L.F. : Je sais que c’est symbolique, mais le symbole n’est pas bon. L’idée de donner sa vie pour la patrie, comme au temps de Napoléon, l’armée de conscription, ça disparaît. Et l’idée de recadrer les jeunes qui auraient besoin éventuellement de l’être disparaît aussi. Donc les deux idées qui fondaient le service militaire obligatoire disparaissent. Des jeunes vont s’engager, ils seront payés, ils auront quelques avantages. L’idée, c’est en 2035 d’arriver à 50 000, c’est à peine l’épaisseur du trait d’une classe d’âge.

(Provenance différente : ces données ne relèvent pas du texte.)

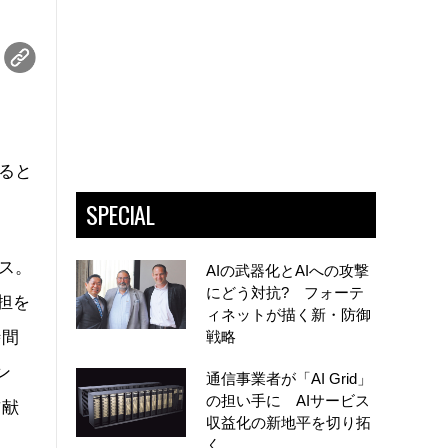
すると
SPECIAL
ス。
AIの武器化とAIへの攻撃
にどう対抗? フォーテ
担を
ィネットが描く新・防御
時間
戦略
ン
通信事業者が「AI Grid」
の担い手に AIサービス
貢献
収益化の新地平を切り拓
く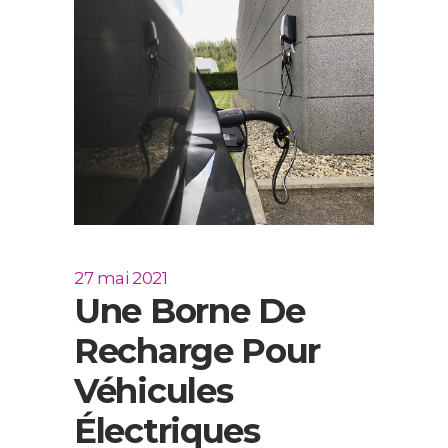
27 mai 2021
Une Borne De
Recharge Pour
Véhicules
Électriques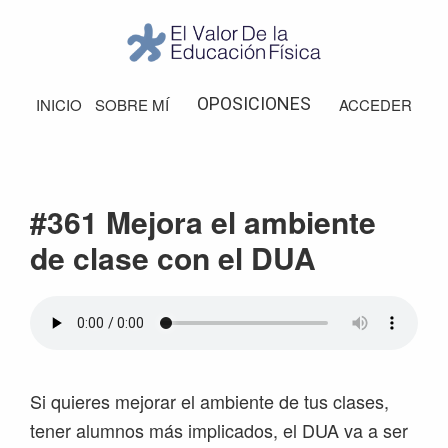
Saltar
Saltar
Saltar
Saltar
a
al
a
al
la
contenido
la
pie
El
Valor
navegación
principal
barra
de
OPOSICIONES
INICIO
SOBRE MÍ
ACCEDER
de
principal
lateral
página
la
Educación
principal
Física
#361 Mejora el ambiente
de clase con el DUA
Si quieres mejorar el ambiente de tus clases,
tener alumnos más implicados, el DUA va a ser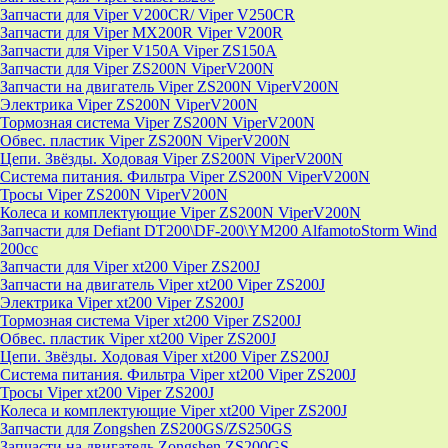
Запчасти для Viper V200CR/ Viper V250CR
Запчасти для Viper MX200R Viper V200R
Запчасти для Viper V150A Viper ZS150A
Запчасти для Viper ZS200N ViperV200N
Запчасти на двигатель Viper ZS200N ViperV200N
Электрика Viper ZS200N ViperV200N
Тормозная система Viper ZS200N ViperV200N
Обвес. пластик Viper ZS200N ViperV200N
Цепи. Звёзды. Ходовая Viper ZS200N ViperV200N
Система питания. Фильтра Viper ZS200N ViperV200N
Тросы Viper ZS200N ViperV200N
Колеса и комплектующие Viper ZS200N ViperV200N
Запчасти для Defiant DT200\DF-200\YM200 AlfamotoStorm Wind
200cc
Запчасти для Viper xt200 Viper ZS200J
Запчасти на двигатель Viper xt200 Viper ZS200J
Электрика Viper xt200 Viper ZS200J
Тормозная система Viper xt200 Viper ZS200J
Обвес. пластик Viper xt200 Viper ZS200J
Цепи. Звёзды. Ходовая Viper xt200 Viper ZS200J
Система питания. Фильтра Viper xt200 Viper ZS200J
Тросы Viper xt200 Viper ZS200J
Колеса и комплектующие Viper xt200 Viper ZS200J
Запчасти для Zongshen ZS200GS/ZS250GS
Запчасти на двигатель Zongshen ZS200GS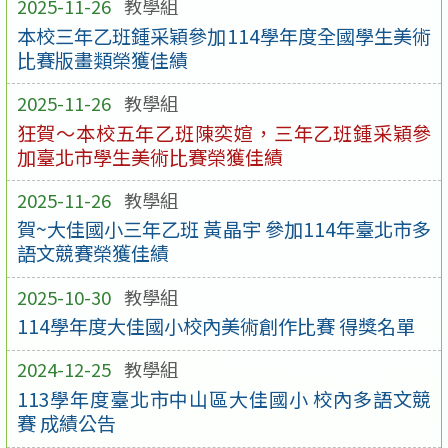
2025-11-26
教學組
本校三年乙班鍾采穎參加114學年度全國學生美術
比賽版畫類榮獲佳績
2025-11-26
教學組
狂賀～本校五年乙班陳奕媗，三年乙班鍾采穎參
加臺北市學生美術比賽榮獲佳績
2025-11-26
教學組
賀~大佳國小三年乙班 黃晶宇 參加114年臺北市多
語文競賽榮獲佳績
2025-10-30
教學組
114學年度大佳國小校內美術創作比賽 得獎名單
2024-12-25
教學組
113學年度臺北市中山區大佳國小 校內多語文競
賽 成績公告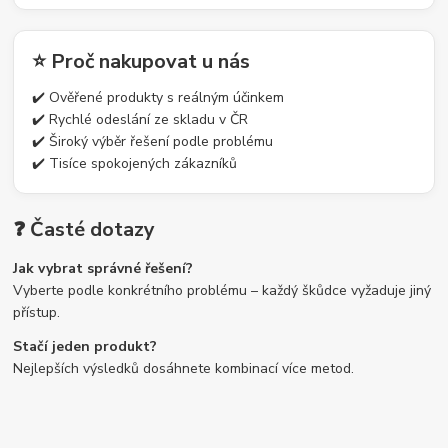
⭐ Proč nakupovat u nás
✔️ Ověřené produkty s reálným účinkem
✔️ Rychlé odeslání ze skladu v ČR
✔️ Široký výběr řešení podle problému
✔️ Tisíce spokojených zákazníků
❓ Časté dotazy
Jak vybrat správné řešení?
Vyberte podle konkrétního problému – každý škůdce vyžaduje jiný
přístup.
Stačí jeden produkt?
Nejlepších výsledků dosáhnete kombinací více metod.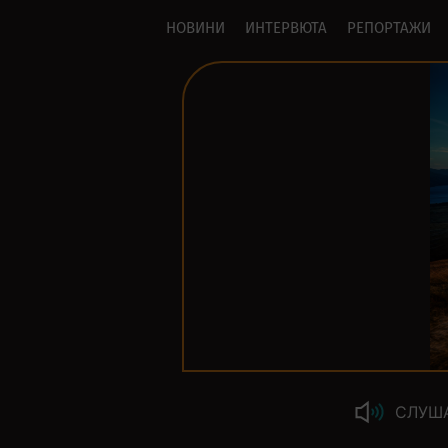
НОВИНИ
ИНТЕРВЮТА
РЕПОРТАЖИ
СЛУШ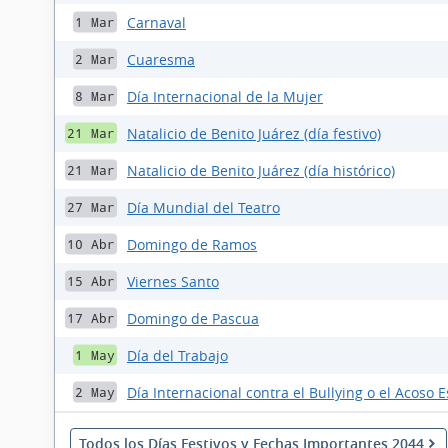
Carnaval
1 Mar
Cuaresma
2 Mar
Día Internacional de la Mujer
8 Mar
Natalicio de Benito Juárez (día festivo)
21 Mar
Natalicio de Benito Juárez (día histórico)
21 Mar
Día Mundial del Teatro
27 Mar
Domingo de Ramos
10 Abr
Viernes Santo
15 Abr
Domingo de Pascua
17 Abr
Día del Trabajo
1 May
Día Internacional contra el Bullying o el Acoso E
2 May
Todos los Días Festivos y Fechas Importantes 2044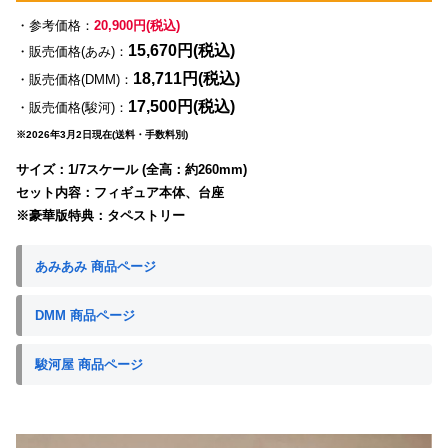
・参考価格：
20,900円(税込)
15,670円(税込)
・販売価格(あみ)：
18,711円(税込)
・販売価格(DMM)：
17,500円(税込)
・販売価格(駿河)：
※2026年3月2日現在(送料・手数料別)
サイズ：1/7スケール (全高：約260mm)
セット内容：フィギュア本体、台座
※豪華版特典：タペストリー
あみあみ 商品ページ
DMM 商品ページ
駿河屋 商品ページ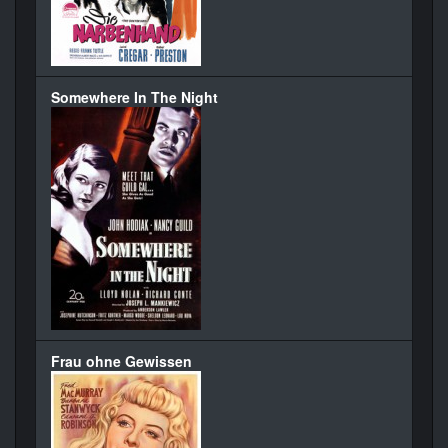
Somewhere In The Night
Frau ohne Gewissen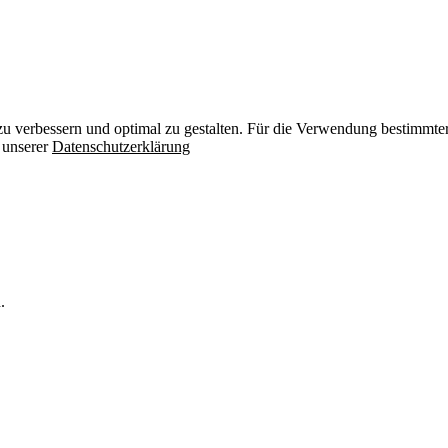
zu verbessern und optimal zu gestalten. Für die Verwendung bestimmter 
n unserer
Datenschutzerklärung
.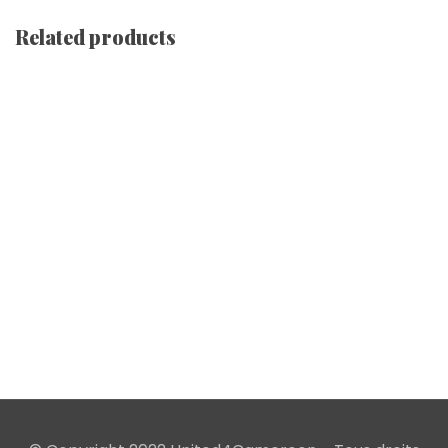
Related products
Débardeur Pour Femmes
€
14.43
–
€
16.92
Robe Dos Nageur [ Blanc ]
€
35.37
T-Shirt À Col En V À Manches Courtes [ Queens ]
€
26.83
–
€
31.82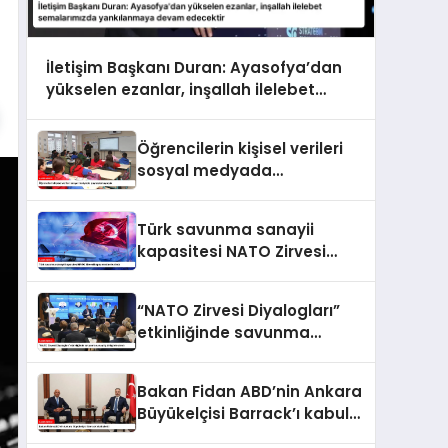
İletişim Başkanı Duran: Ayasofya’dan
yükselen ezanlar, inşallah ilelebet
semalarımızda yankılanmaya devam
edecektir
Öğrencilerin kişisel verileri
sosyal medyada
paylaşılamayacak
Türk savunma sanayii
kapasitesi NATO Zirvesi
kapsamında ele alındı
“NATO Zirvesi Diyalogları”
etkinliğinde savunma
sanayi iş birliği ele alındı
Bakan Fidan ABD’nin Ankara
Büyükelçisi Barrack’ı kabul
etti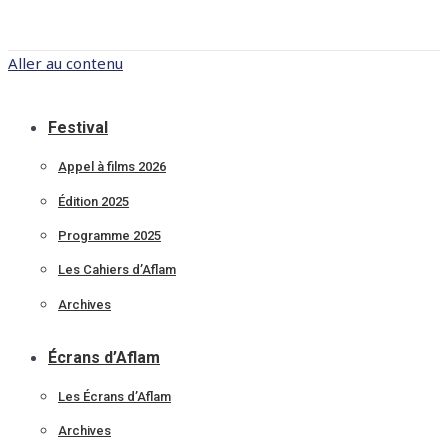
Aller au contenu
Festival
Appel à films 2026
Édition 2025
Programme 2025
Les Cahiers d’Aflam
Archives
Écrans d’Aflam
Les Écrans d’Aflam
Archives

D.A. : Emmanuel Macron a déclaré : « Nos jeunes du service national commenceront par une formation initiale d’un mois où ils apprendront ensemble les rudiments de la vie militaire. Ils acquerront l’esprit de discipline, se formeront au maniement des armes, à la marche au pas, au chant, à l’ensemble des rituels qui nourrissent la fraternité de nos armées. » Est-ce qu’on a besoin de savoir marcher au pas ?
L.F. : Les gens se disent : « ah, on rétablit le service militaire, c’est bien », mais ça n’a aucun rapport. Je voudrais que les gens ne se laissent pas abuser par un coup de com’ qui ne correspond absolument à rien par rapport à ce qu’était le service obligatoire.